Password encryption

[agentry5]

User Story: I am already using the Resolute app, but I am concerned about sharing my personal information with the app. Is my information safe from hackers? I'm worried my password and email will be taken and my other personal accounts will be compromised.

• Persona: Norman, an existing user of Resolute. An early adopter of the app.
• Feature: Encrypt entered passwords on both login and register screens, and store only encrypted passwords in the database, in a collection not associated with the matching user's information.
• Business Value: Data security of users' personal information, providing peace of mind for consumers and protection from a dangerous breach in private data.

Tasks:

• [x] Frontend function in MainActivity.java that encrypts/hashes entered passwords.
• [ ] Rearrange Firestore Database so that passwords are not directly associated with their appropriate user.
  • This can be done by creating a collection of encrypted usernames, and only store passwords under the appropriately encrypted username.
• [x] Overwrite existing passwords in Firestore database with encrypted equivalents.

Acceptance Criteria:

1. All login and registration acceptance criteria apply, even after encryption is implemented. (See #10 and #22)
2. Passwords on Firestore database cannot be associated with their appropriate user by human influence.
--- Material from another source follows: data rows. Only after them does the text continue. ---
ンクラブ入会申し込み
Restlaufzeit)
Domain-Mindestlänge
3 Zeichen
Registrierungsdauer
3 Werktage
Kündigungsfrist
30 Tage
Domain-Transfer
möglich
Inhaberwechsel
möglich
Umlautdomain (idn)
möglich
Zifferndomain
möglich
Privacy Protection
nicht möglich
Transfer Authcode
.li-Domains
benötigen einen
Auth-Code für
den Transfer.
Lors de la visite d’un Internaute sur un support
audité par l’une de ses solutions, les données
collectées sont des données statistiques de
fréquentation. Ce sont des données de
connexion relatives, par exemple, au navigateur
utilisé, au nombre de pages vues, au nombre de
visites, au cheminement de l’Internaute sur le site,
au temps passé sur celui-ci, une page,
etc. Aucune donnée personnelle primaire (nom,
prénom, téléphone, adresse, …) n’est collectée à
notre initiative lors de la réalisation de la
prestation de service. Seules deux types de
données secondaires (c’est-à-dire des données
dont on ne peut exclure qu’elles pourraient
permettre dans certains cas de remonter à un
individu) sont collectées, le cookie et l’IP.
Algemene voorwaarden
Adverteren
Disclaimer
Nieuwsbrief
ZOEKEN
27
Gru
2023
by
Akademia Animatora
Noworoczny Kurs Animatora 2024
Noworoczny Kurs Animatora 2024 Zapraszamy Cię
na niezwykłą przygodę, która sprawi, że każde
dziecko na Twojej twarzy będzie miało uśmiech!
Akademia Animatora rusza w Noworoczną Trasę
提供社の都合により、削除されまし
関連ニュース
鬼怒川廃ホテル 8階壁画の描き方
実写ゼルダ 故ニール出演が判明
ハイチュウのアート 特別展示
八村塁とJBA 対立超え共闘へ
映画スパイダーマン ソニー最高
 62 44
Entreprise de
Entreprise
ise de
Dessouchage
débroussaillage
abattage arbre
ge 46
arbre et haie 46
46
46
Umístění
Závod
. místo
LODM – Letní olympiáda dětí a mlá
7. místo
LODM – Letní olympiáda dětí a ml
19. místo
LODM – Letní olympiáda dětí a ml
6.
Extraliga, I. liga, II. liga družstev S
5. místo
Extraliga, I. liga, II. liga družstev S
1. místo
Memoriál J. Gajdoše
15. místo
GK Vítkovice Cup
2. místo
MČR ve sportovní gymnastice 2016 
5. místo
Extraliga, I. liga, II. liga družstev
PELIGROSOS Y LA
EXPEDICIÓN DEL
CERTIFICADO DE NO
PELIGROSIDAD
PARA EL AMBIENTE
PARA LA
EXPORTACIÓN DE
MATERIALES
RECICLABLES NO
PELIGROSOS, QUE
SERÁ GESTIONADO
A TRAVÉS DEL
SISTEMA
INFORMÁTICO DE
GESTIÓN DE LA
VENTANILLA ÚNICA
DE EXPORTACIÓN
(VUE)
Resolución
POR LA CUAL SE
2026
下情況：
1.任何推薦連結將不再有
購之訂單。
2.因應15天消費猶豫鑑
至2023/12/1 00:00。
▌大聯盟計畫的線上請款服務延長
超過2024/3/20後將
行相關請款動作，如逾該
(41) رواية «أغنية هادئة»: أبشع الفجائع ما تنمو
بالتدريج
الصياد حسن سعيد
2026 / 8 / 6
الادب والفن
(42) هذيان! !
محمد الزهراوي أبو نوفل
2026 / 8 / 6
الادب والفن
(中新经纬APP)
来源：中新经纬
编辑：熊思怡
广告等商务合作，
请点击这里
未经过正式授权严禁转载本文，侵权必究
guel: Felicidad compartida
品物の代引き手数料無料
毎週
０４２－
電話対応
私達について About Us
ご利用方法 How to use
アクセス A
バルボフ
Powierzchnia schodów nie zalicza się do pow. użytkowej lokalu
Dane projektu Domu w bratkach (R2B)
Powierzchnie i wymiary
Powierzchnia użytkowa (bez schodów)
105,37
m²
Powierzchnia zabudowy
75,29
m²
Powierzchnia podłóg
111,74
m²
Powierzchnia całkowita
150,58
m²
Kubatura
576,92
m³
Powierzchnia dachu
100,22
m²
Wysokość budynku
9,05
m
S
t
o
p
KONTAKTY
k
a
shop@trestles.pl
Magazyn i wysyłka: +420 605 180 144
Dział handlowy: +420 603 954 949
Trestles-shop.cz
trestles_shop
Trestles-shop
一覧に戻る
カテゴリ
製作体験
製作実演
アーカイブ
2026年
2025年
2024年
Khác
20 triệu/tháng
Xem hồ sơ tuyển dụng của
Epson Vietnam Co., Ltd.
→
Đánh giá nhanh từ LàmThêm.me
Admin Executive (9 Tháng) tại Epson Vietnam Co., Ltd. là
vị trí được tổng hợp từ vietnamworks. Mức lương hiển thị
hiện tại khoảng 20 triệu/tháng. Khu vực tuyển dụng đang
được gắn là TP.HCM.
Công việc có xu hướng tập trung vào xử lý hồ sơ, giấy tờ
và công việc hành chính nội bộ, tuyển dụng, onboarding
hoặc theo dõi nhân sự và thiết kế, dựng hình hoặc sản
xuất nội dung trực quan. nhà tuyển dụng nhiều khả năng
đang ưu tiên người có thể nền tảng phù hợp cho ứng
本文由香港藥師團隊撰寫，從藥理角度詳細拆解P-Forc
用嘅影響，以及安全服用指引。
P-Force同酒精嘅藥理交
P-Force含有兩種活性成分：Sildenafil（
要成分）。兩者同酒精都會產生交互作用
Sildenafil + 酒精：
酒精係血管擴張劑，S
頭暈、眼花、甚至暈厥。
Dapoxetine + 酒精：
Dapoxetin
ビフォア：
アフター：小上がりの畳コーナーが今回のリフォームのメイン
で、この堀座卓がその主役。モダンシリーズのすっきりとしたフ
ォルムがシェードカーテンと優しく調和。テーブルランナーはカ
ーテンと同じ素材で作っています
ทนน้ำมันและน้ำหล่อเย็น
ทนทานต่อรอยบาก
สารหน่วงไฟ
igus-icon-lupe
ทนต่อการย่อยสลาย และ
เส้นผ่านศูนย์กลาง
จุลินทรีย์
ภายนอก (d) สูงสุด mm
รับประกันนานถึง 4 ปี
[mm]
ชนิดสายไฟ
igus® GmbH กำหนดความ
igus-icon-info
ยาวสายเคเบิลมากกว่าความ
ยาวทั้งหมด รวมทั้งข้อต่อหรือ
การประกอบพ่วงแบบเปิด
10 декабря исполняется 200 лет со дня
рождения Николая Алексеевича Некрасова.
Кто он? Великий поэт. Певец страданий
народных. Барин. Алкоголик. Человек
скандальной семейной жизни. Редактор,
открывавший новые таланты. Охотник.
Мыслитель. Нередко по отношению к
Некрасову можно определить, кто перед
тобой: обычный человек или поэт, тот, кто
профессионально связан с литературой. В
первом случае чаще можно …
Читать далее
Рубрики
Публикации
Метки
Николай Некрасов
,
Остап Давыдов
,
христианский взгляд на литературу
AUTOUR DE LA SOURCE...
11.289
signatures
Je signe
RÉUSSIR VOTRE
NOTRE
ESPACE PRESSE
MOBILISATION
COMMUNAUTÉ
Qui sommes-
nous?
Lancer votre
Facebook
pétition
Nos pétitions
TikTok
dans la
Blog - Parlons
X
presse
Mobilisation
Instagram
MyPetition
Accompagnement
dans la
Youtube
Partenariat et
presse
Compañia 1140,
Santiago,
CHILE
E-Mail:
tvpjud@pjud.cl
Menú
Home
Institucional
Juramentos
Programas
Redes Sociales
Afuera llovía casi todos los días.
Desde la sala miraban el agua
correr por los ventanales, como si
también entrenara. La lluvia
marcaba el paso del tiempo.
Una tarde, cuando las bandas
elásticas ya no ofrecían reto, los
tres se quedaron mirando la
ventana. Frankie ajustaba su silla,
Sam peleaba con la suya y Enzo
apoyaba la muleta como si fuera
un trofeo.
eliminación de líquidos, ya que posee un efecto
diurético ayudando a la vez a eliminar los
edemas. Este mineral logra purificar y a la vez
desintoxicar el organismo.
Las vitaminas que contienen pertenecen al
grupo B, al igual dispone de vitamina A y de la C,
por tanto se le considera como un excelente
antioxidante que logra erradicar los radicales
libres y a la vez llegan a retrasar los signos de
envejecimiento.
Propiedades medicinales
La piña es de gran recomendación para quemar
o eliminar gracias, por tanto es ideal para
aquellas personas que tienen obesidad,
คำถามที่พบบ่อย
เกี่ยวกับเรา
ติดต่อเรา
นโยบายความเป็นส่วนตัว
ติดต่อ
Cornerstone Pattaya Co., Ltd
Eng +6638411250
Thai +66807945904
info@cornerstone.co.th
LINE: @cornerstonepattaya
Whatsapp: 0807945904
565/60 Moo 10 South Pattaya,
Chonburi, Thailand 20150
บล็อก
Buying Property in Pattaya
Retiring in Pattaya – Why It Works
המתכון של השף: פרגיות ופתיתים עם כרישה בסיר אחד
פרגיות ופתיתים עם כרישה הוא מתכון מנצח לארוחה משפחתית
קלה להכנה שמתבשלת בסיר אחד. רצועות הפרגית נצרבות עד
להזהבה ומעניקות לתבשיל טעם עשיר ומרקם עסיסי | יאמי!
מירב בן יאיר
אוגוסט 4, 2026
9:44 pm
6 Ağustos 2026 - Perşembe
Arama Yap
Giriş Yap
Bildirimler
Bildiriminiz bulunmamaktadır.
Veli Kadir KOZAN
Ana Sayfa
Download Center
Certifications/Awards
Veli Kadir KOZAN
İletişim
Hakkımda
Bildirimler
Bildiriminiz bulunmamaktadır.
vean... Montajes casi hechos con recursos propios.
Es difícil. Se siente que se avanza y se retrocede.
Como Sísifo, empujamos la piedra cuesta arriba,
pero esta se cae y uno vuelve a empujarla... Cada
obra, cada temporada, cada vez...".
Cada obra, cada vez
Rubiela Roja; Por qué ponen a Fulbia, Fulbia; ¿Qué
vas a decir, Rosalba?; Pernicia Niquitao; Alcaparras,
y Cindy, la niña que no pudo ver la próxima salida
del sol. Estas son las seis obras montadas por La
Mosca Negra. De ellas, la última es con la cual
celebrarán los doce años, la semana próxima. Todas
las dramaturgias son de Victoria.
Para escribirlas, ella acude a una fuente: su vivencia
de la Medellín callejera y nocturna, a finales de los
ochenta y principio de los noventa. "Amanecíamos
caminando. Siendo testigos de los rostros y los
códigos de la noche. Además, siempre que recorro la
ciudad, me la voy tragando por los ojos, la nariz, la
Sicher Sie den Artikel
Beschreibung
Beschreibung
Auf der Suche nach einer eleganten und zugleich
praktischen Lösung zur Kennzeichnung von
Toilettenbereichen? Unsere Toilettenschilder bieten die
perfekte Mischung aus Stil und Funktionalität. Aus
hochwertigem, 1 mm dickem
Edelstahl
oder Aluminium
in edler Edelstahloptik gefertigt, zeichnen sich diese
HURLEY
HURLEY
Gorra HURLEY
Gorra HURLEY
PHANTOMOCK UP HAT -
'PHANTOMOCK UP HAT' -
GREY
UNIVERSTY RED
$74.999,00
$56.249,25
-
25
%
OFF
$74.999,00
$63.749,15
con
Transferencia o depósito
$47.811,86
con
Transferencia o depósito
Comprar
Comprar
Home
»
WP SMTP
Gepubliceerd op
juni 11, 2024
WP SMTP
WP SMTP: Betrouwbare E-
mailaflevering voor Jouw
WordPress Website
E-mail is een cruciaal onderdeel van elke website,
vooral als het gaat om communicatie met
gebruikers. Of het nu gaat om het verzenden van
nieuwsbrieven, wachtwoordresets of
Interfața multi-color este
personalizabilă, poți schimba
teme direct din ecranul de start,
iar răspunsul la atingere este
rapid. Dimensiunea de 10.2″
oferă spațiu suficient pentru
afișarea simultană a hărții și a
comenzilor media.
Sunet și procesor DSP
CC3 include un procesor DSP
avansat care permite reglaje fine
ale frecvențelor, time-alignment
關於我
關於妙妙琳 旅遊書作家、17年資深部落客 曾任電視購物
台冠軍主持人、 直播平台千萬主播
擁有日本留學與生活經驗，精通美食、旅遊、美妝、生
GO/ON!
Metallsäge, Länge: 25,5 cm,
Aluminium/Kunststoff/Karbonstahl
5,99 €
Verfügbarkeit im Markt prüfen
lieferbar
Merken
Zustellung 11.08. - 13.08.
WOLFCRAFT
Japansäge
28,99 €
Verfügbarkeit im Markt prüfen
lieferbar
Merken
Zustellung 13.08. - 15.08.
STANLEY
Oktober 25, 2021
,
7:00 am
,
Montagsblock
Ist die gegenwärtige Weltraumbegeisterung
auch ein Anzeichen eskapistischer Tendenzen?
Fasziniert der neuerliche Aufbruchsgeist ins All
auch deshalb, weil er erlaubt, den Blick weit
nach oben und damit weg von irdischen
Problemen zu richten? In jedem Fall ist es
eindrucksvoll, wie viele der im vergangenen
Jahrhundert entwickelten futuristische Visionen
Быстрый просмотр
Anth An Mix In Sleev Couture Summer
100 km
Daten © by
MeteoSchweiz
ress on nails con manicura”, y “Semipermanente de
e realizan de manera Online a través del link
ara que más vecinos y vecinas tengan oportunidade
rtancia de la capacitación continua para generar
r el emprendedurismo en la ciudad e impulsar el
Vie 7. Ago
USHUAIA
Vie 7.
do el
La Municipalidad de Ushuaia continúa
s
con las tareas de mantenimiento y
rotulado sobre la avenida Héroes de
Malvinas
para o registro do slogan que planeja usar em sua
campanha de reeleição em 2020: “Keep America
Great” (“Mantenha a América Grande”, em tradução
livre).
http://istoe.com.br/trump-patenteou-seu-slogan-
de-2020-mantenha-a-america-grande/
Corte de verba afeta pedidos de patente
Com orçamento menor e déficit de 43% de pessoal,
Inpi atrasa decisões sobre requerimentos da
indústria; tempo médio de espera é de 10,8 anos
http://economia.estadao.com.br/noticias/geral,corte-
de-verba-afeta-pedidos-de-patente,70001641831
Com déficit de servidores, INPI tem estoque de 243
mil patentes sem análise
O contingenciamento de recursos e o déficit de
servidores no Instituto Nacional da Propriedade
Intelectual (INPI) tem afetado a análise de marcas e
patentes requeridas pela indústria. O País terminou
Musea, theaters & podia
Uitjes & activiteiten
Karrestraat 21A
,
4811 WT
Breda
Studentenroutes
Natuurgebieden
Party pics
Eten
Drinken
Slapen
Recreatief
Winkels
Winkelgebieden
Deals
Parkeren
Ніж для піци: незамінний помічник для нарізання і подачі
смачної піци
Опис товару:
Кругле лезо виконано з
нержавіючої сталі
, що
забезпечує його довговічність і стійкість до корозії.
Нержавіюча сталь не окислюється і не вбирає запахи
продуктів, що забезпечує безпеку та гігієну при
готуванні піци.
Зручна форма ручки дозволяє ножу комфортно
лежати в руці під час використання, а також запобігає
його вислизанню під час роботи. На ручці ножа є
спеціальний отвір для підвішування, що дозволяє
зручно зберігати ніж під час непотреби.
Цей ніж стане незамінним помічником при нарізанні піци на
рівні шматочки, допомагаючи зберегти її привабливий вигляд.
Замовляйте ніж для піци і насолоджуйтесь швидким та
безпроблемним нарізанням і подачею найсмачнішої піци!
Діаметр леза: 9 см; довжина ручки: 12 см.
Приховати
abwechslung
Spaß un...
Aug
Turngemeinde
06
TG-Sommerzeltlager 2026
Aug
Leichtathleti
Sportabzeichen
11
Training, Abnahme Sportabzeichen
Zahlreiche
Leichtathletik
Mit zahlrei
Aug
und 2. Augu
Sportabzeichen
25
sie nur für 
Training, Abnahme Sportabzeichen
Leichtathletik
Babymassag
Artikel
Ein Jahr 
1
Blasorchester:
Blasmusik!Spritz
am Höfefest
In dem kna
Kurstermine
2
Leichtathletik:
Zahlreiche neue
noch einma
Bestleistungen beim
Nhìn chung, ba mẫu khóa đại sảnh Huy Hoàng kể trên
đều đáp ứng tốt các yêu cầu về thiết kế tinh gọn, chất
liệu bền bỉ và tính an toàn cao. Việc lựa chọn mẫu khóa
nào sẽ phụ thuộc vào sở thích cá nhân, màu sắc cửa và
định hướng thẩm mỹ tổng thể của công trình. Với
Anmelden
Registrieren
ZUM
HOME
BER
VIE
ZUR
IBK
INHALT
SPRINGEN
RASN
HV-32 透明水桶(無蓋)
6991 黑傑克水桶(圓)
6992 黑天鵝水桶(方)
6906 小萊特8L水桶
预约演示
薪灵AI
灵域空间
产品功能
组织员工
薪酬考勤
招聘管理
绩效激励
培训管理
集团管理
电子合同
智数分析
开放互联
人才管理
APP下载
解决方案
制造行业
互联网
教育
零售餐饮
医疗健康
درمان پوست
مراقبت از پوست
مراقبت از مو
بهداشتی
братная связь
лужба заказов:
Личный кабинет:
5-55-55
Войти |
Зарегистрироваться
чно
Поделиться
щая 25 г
In other words, if somebody has access to the database they cannot just read encrypted passwords, or know immediately who they belong to.

[agentry5]

Please note that, after speaking with Professor Jiang, task 2 in this issue, as well as a portion of acceptance criteria 2, was deemed unnecessary. Storing hashed passwords separately from other user information is unnecessary since hashes are irreversible. The only way to know a user's password during a data breach is to brute force SHA-512 hashing Strings.